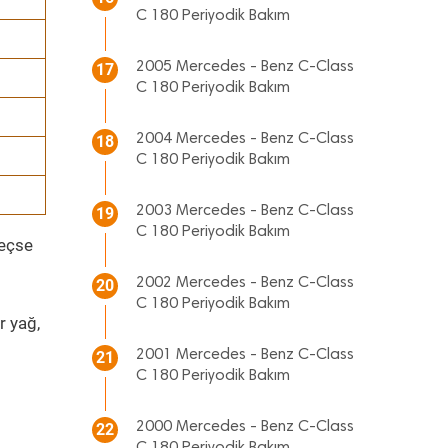
C 180 Periyodik Bakım
2005 Mercedes - Benz C-Class
17
C 180 Periyodik Bakım
2004 Mercedes - Benz C-Class
18
C 180 Periyodik Bakım
2003 Mercedes - Benz C-Class
19
C 180 Periyodik Bakım
geçse
2002 Mercedes - Benz C-Class
20
C 180 Periyodik Bakım
r yağ,
2001 Mercedes - Benz C-Class
21
C 180 Periyodik Bakım
2000 Mercedes - Benz C-Class
22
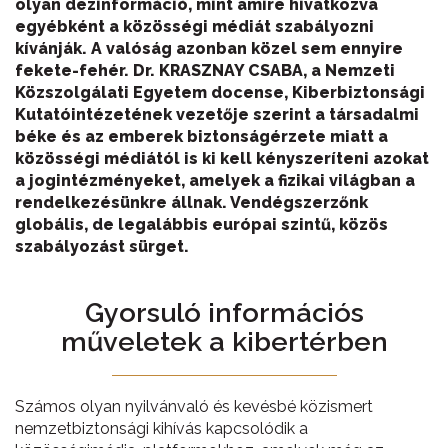
olyan dezinformáció, mint amire hivatkozva
egyébként a közösségi médiát szabályozni
kívánják. A valóság azonban közel sem ennyire
fekete-fehér. Dr. KRASZNAY CSABA, a Nemzeti
Közszolgálati Egyetem docense, Kiberbiztonsági
Kutatóintézetének vezetője szerint a társadalmi
béke és az emberek biztonságérzete miatt a
közösségi médiától is ki kell kényszeríteni azokat
a jogintézményeket, amelyek a fizikai világban a
rendelkezésünkre állnak. Vendégszerzőnk
globális, de legalábbis európai szintű, közös
szabályozást sürget.
Gyorsuló információs
műveletek a kibertérben
Számos olyan nyilvánvaló és kevésbé közismert
nemzetbiztonsági kihívás kapcsolódik a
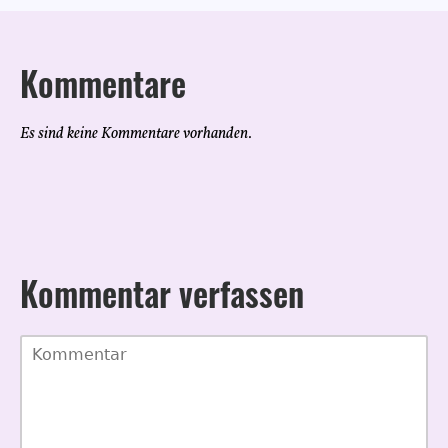
Kommentare
Es sind keine Kommentare vorhanden.
Kommentar verfassen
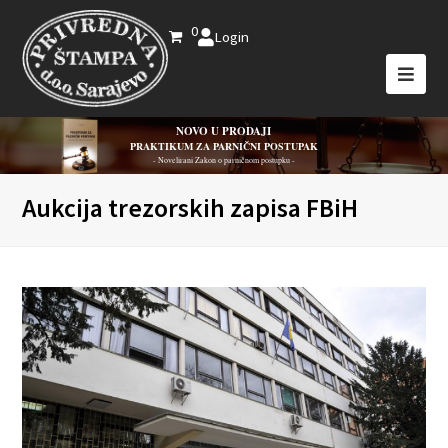
0
Login
NOVO U PRODAJI
PRAKTIKUM ZA PARNIČNI POSTUPAK
- Novelirani Zakon o parničnom postupku -
Aukcija trezorskih zapisa FBiH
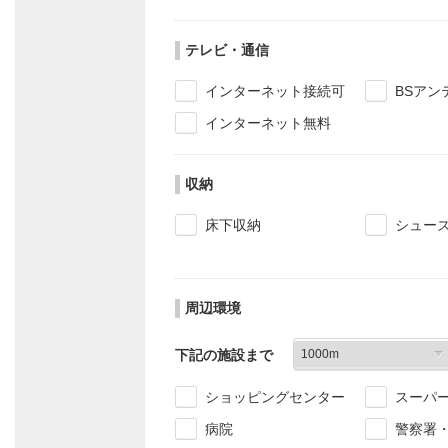
テレビ・通信
インターネット接続可
BSアン
インターネット無料
収納
床下収納
シュー
周辺環境
下記の施設まで
ショッピングセンター
スーパ
病院
警察署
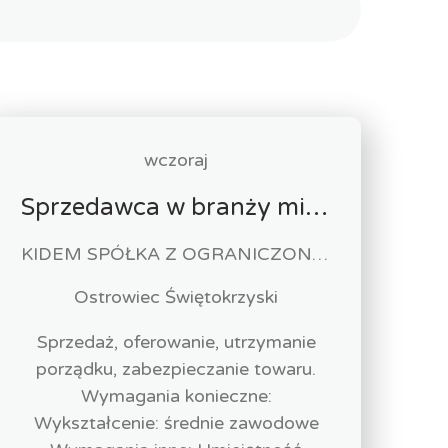
wczoraj
Sprzedawca w branży mięsnej
KIDEM SPÓŁKA Z OGRANICZONĄ ODPOWIEDZIALNOŚCIĄ
Ostrowiec Świętokrzyski
Sprzedaż, oferowanie, utrzymanie
porządku, zabezpieczanie towaru.
Wymagania konieczne:
Wykształcenie: średnie zawodowe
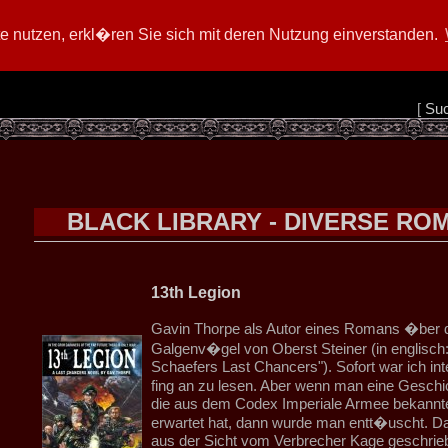
 nutzen, erkl�ren Sie sich mit deren Nutzung einverstanden.
[
Su
BLACK LIBRARY - DIVERSE RO
13th Legion
Gavin Thorpe als Autor eines Romans �ber 
Galgenv�gel von Oberst Steiner (in englisch:
Schaefers Last Chancers"). Sofort war ich int
fing an zu lesen. Aber wenn man eine Gesch
die aus dem Codex Imperiale Armee bekannt
erwartet hat, dann wurde man entt�uscht. Da
aus der Sicht vom Verbrecher Kage geschrieb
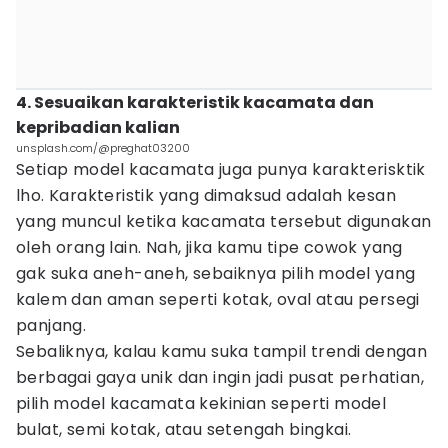
4. Sesuaikan karakteristik kacamata dan
kepribadian kalian
unsplash.com/@preghat03200
Setiap model kacamata juga punya karakterisktik
lho. Karakteristik yang dimaksud adalah kesan
yang muncul ketika kacamata tersebut digunakan
oleh orang lain. Nah, jika kamu tipe cowok yang
gak suka aneh-aneh, sebaiknya pilih model yang
kalem dan aman seperti kotak, oval atau persegi
panjang.
Sebaliknya, kalau kamu suka tampil trendi dengan
berbagai gaya unik dan ingin jadi pusat perhatian,
pilih model kacamata kekinian seperti model
bulat, semi kotak, atau setengah bingkai.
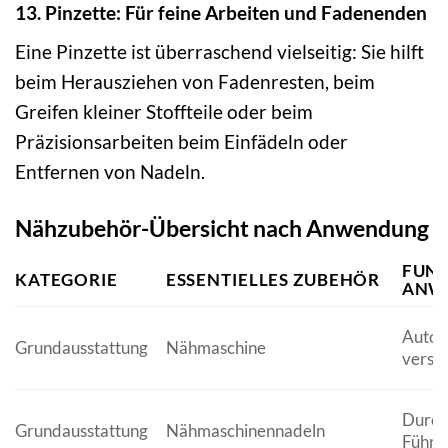
13. Pinzette: Für feine Arbeiten und Fadenenden
Eine Pinzette ist überraschend vielseitig: Sie hilft
beim Herausziehen von Fadenresten, beim
Greifen kleiner Stoffteile oder beim
Präzisionsarbeiten beim Einfädeln oder
Entfernen von Nadeln.
Nähzubehör-Übersicht nach Anwendung
FUN
KATEGORIE
ESSENTIELLES ZUBEHÖR
ANW
Autom
Grundausstattung
Nähmaschine
versc
Durchs
Grundausstattung
Nähmaschinennadeln
Führu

• • •

What you should do
Your output should be the full set of entries above, restated word for word and free of pictures.

Problem solution
C 180 Periyodik Bakım
2005 Mercedes - Benz C-Class
17
C 180 Periyodik Bakım
2004 Mercedes - Benz C-Class
18
C 180 Periyodik Bakım
2003 Mercedes - Benz C-Class
19
C 180 Periyodik Bakım
geçse
2002 Mercedes - Benz C-Class
20
C 180 Periyodik Bakım
r yağ,
2001 Mercedes - Benz C-Class
21
C 180 Periyodik Bakım
2000 Mercedes - Benz C-Class
22
olyan dezinformáció, mint amire hivatkozva
egyébként a közösségi médiát szabályozni
kívánják. A valóság azonban közel sem ennyire
fekete-fehér. Dr. KRASZNAY CSABA, a Nemzeti
Közszolgálati Egyetem docense, Kiberbiztonsági
Kutatóintézetének vezetője szerint a társadalmi
béke és az emberek biztonságérzete miatt a
közösségi médiától is ki kell kényszeríteni azokat
a jogintézményeket, amelyek a fizikai világban a
rendelkezésünkre állnak. Vendégszerzőnk
globális, de legalábbis európai szintű, közös
szabályozást sürget.
Gyorsuló információs
műveletek a kibertérben
Számos olyan nyilvánvaló és kevésbé közismert
nemzetbiztonsági kihívás kapcsolódik a
Kommentare
Es sind keine Kommentare vorhanden.
Kommentar verfassen
0
Login
NOVO U PRODAJI
PRAKTIKUM ZA PARNIČNI POSTUPAK
- Novelirani Zakon o parničnom postupku -
Aukcija trezorskih zapisa FBiH
テレビ・通信
インターネット接続可
BSアン
インターネット無料
収納
床下収納
シュー
周辺環境
下記の施設まで
ショッピングセンター
スーパ
病院
警察署
wczoraj
Sprzedawca w branży mięsnej
KIDEM SPÓŁKA Z OGRANICZONĄ ODPOWIEDZIALNOŚCIĄ
Ostrowiec Świętokrzyski
Sprzedaż, oferowanie, utrzymanie
porządku, zabezpieczanie towaru.
Wymagania konieczne:
Wykształcenie: średnie zawodowe
 nutzen, erkl�ren Sie sich mit deren Nutzung einverstanden.
[
Su
BLACK LIBRARY - DIVERSE RO
13th Legion
Gavin Thorpe als Autor eines Romans �ber 
Galgenv�gel von Oberst Steiner (in englisch:
Schaefers Last Chancers"). Sofort war ich int
fing an zu lesen. Aber wenn man eine Gesch
die aus dem Codex Imperiale Armee bekannt
erwartet hat, dann wurde man entt�uscht. Da
aus der Sicht vom Verbrecher Kage geschrieb
4. Sesuaikan karakteristik kacamata dan
kepribadian kalian
unsplash.com/@preghat03200
Setiap model kacamata juga punya karakterisktik
lho. Karakteristik yang dimaksud adalah kesan
yang muncul ketika kacamata tersebut digunakan
oleh orang lain. Nah, jika kamu tipe cowok yang
gak suka aneh-aneh, sebaiknya pilih model yang
kalem dan aman seperti kotak, oval atau persegi
panjang.
Sebaliknya, kalau kamu suka tampil trendi dengan
berbagai gaya unik dan ingin jadi pusat perhatian,
pilih model kacamata kekinian seperti model
bulat, semi kotak, atau setengah bingkai.
13. Pinzette: Für feine Arbeiten und Fadenenden
Eine Pinzette ist überraschend vielseitig: Sie hilft
beim Herausziehen von Fadenresten, beim
Greifen kleiner Stoffteile oder beim
Präzisionsarbeiten beim Einfädeln oder
Entfernen von Nadeln.
Nähzubehör-Übersicht nach Anwendung
FUN
KATEGORIE
ESSENTIELLES ZUBEHÖR
ANW
Autom
Grundausstattung
Nähmaschine
versc
Durchs
Grundausstattung
Nähmaschinennadeln
Führu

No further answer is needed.